Ozzy Osbourne's dog has been killed and eaten by a coyote.

The 60-year-old rocker is "devastated" his beloved pet - a Pomeranian named Little Bit - was attacked by the wild animal at their Los Angeles mansion on Tuesday (07.07.09), while Ozzy and his wife Sharon watched Michael Jackson's memorial on TV.

Daughter Kelly wrote on her Twitter account: "My dad's dog Little Bit was eaten by a coyete last night in L.A. and he is devastated. She was his other women (sic)!"

The couple were so engrossed in the lengthy ceremony - which included performances by Stevie Wonder and Mariah Carey - they couldn't hear the pooch's barks for help.

Friends of the veteran Black Sabbath singer have joked the attack was revenge for Ozzy's mistreatment of animals in his younger days.

The wild rocker infamously once bit the head off a dove and chewed off the head of a bat thrown to him while he was performing on stage.

One pal said: "Maybe the coyote was friends with the dove's family?

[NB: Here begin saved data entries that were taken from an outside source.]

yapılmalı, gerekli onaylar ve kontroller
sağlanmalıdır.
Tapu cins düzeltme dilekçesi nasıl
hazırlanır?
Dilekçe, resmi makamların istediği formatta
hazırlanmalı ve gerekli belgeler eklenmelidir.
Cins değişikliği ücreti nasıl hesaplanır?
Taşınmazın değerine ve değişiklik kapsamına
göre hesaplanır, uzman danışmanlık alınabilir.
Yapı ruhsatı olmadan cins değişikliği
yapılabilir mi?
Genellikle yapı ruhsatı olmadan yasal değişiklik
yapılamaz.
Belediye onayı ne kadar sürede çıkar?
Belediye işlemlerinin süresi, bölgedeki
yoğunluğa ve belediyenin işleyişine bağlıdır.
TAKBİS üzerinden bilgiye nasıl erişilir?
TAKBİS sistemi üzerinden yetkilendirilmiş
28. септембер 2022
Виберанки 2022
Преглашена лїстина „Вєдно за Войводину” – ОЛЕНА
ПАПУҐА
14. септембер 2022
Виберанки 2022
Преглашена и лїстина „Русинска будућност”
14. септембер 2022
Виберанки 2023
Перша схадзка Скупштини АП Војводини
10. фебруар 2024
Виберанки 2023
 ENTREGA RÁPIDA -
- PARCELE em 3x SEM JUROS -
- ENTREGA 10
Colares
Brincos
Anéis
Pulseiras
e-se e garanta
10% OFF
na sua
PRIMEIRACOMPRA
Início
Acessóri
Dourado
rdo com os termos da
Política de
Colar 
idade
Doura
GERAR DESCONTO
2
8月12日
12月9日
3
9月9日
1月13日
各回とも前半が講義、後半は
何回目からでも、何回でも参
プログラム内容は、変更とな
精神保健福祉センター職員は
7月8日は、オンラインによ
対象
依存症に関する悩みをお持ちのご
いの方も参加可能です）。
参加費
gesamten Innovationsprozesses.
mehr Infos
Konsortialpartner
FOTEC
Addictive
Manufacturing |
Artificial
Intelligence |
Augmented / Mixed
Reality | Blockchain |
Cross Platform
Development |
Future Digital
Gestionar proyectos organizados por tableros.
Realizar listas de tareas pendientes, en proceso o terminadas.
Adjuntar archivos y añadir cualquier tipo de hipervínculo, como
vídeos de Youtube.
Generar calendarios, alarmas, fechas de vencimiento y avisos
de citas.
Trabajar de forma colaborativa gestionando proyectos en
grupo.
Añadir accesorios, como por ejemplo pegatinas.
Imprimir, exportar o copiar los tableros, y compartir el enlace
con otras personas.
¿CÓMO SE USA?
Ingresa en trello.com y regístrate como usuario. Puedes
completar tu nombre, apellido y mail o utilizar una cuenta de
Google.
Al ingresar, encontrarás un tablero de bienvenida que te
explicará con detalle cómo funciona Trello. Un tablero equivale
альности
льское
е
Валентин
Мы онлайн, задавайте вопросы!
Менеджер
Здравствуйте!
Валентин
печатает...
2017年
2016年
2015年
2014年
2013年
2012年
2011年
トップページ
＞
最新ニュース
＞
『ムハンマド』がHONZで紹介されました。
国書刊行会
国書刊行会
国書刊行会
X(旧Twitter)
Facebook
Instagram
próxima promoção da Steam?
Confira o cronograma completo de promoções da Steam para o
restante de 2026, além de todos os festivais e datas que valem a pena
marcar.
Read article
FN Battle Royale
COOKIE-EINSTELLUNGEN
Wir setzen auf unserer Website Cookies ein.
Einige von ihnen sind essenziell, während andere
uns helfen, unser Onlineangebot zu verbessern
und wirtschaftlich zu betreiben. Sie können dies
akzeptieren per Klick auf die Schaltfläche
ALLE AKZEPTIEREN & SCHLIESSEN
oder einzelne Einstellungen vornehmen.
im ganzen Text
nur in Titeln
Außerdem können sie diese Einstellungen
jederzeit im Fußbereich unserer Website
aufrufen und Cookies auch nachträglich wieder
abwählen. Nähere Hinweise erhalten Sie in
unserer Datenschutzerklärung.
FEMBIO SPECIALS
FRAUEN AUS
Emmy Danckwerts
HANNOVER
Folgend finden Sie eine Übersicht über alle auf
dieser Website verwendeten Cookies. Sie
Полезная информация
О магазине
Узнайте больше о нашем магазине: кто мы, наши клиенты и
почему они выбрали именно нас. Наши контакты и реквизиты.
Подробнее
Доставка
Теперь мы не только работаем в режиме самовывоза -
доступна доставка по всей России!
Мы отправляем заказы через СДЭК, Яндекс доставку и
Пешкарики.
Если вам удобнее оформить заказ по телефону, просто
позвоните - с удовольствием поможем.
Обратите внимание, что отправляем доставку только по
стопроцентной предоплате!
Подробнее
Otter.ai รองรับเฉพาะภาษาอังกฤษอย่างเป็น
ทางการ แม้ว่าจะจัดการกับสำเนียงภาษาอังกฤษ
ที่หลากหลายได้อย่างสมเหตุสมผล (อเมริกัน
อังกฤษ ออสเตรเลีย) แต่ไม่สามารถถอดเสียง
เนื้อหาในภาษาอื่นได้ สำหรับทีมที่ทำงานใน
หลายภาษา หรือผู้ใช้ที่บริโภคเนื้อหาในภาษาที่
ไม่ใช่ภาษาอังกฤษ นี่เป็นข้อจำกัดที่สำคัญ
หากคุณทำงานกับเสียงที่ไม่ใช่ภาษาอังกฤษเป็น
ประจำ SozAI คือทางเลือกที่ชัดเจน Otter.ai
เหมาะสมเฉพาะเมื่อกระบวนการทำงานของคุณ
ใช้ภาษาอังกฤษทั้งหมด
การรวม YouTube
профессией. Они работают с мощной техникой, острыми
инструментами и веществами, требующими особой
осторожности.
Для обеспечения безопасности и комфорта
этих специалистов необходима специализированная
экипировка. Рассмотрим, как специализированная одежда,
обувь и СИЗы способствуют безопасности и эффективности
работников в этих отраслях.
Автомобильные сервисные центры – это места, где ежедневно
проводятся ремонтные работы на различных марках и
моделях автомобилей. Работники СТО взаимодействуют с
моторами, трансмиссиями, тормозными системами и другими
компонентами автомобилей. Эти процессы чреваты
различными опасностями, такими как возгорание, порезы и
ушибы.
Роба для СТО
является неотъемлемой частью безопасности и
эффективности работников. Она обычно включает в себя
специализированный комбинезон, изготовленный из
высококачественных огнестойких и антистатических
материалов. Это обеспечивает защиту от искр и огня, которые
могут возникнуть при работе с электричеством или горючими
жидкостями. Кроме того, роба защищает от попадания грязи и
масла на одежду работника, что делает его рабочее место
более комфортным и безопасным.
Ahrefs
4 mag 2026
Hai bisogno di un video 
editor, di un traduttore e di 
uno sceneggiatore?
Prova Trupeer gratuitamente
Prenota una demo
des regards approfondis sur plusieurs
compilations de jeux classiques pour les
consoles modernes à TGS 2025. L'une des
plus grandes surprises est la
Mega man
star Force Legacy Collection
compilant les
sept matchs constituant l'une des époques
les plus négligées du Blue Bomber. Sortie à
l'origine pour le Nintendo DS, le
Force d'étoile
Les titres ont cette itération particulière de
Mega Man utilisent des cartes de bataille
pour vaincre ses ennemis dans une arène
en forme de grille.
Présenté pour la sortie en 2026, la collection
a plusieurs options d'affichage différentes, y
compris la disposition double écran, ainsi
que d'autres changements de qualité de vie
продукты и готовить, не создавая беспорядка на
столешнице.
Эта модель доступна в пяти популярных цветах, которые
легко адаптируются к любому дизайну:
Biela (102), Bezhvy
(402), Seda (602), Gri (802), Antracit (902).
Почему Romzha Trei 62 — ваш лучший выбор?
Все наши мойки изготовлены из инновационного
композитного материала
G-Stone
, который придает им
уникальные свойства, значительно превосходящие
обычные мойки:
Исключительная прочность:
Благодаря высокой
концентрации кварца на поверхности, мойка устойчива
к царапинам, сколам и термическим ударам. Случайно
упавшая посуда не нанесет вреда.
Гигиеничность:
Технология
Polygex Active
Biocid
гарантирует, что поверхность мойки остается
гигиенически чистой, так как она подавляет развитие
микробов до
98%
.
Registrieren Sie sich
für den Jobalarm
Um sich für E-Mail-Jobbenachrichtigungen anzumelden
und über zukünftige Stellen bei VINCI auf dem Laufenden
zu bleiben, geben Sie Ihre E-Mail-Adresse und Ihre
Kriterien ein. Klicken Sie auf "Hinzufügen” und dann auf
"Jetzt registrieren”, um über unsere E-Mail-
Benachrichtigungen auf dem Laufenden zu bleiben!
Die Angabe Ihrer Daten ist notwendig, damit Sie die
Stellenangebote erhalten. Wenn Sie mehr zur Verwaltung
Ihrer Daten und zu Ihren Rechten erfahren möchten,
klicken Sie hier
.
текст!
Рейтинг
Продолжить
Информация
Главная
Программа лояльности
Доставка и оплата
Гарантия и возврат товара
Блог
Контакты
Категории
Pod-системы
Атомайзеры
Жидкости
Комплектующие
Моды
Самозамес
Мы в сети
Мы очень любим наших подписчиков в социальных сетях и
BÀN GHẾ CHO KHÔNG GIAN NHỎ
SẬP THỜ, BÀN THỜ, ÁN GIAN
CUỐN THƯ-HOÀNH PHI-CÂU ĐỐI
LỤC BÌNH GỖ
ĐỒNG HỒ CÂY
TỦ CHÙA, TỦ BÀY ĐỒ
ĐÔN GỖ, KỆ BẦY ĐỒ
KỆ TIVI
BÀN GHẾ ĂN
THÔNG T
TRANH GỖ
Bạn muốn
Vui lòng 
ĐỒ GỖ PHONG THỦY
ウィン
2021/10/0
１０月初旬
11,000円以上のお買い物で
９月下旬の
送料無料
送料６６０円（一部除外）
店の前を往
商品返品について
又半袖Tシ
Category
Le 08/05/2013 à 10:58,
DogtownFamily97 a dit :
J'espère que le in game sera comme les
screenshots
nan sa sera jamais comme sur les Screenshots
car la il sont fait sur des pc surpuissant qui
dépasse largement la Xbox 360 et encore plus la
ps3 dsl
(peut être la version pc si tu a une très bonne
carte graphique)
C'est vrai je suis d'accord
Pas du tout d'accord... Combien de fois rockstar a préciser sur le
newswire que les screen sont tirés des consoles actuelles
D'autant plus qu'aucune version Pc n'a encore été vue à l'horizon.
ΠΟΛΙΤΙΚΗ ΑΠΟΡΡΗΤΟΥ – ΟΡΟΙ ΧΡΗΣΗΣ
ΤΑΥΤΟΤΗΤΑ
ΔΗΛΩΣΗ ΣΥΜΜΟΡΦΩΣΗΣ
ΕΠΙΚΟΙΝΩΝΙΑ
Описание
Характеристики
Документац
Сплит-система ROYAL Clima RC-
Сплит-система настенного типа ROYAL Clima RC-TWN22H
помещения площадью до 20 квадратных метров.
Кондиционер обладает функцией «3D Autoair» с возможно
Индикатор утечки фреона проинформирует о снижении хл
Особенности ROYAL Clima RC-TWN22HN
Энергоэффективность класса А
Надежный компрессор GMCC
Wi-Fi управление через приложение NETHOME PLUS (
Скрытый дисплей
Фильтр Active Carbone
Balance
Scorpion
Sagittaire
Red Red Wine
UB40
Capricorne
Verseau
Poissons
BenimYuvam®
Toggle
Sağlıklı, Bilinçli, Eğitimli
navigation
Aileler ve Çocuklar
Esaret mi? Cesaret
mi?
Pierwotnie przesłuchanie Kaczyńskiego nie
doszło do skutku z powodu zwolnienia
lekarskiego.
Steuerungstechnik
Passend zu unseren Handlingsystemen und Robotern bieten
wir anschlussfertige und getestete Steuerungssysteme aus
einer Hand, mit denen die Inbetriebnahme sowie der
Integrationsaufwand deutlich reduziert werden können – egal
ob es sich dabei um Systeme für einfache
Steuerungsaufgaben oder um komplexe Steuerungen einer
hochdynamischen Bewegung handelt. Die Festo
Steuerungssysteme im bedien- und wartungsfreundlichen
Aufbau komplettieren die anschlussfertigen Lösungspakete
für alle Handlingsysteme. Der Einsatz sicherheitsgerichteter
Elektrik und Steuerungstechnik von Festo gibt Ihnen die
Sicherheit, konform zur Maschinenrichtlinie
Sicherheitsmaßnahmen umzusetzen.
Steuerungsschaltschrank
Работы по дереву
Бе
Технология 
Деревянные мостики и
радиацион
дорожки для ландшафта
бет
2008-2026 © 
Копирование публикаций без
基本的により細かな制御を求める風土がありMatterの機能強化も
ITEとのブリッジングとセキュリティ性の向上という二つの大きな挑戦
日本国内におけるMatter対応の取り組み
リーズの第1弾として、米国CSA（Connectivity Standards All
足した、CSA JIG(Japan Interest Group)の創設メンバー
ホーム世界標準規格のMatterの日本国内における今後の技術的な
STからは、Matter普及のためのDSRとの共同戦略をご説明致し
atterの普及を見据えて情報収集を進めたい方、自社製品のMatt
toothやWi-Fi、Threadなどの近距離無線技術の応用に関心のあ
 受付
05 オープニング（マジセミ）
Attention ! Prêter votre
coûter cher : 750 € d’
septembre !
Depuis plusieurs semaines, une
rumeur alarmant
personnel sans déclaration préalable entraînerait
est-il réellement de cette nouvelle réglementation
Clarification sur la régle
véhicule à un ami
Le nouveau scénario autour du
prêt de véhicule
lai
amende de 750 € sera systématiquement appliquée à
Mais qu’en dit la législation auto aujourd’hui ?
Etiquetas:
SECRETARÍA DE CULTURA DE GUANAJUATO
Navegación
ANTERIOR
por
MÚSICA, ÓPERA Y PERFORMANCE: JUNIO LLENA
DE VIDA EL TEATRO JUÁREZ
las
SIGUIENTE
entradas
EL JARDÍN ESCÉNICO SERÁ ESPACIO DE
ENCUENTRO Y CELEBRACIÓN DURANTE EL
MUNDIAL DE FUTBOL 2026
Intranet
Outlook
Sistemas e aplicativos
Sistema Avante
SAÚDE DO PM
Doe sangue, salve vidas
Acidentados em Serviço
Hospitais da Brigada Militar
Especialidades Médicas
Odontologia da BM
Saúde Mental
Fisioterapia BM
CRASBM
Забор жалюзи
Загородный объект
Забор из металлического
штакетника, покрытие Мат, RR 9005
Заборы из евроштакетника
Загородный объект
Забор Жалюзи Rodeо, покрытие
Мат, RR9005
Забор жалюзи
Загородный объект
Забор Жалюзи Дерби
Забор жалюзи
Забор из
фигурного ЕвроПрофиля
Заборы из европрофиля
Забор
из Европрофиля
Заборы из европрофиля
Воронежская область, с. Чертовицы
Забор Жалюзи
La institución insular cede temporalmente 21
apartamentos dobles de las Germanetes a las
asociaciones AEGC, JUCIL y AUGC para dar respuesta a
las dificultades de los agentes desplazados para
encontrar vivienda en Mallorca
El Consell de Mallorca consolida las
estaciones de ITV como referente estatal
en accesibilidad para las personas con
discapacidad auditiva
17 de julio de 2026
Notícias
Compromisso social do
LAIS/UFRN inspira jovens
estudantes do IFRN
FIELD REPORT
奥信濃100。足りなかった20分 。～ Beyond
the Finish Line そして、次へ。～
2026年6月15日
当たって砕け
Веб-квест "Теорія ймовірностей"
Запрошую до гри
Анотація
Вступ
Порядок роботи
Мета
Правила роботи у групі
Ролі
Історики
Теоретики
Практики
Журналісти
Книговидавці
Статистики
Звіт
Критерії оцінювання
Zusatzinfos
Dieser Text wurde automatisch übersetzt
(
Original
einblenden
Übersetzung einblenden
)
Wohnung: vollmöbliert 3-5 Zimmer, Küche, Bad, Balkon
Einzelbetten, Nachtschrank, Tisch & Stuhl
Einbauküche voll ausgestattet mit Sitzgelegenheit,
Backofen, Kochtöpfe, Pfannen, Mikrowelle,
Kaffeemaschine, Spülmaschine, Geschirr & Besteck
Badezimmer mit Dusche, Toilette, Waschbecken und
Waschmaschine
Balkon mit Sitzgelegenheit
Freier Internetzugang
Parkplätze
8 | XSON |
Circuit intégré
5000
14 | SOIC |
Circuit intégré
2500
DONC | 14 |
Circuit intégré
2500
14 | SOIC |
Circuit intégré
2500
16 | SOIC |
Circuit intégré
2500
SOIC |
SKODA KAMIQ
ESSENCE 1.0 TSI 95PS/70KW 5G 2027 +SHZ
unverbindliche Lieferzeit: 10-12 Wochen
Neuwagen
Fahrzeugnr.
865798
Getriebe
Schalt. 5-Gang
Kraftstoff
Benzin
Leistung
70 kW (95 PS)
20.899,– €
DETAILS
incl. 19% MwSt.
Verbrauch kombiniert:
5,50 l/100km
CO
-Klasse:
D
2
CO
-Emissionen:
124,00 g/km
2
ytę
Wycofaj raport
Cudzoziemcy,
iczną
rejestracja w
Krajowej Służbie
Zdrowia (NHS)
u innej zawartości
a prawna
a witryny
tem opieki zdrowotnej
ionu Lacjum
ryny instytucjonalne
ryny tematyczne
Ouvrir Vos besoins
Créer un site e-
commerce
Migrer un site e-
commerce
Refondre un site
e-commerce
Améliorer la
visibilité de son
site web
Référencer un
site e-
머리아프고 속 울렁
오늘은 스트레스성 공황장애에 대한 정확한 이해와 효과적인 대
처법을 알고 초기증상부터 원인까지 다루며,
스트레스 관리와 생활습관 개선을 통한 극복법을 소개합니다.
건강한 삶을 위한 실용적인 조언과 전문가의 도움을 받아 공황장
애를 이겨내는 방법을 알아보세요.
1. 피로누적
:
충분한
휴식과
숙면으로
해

So many people are linked in Hollywood. Whatever the case it's still Ozzy two, animal kingdom one!"

Little Bit had been with the couple since she was a puppy, when they rescued her from mistreatment at a puppy ranch.

Ozzy recently claimed he and Sharon have 18 dogs, all of which have been rescued from the local stray dog shelter.

He said: "We get them from the pound now. When I get home it's like I've got four new dogs."

Sharon added: "Word's got out in Los Angeles, 'Anybody who finds a stray dog, call the Osbournes, they'll take it!"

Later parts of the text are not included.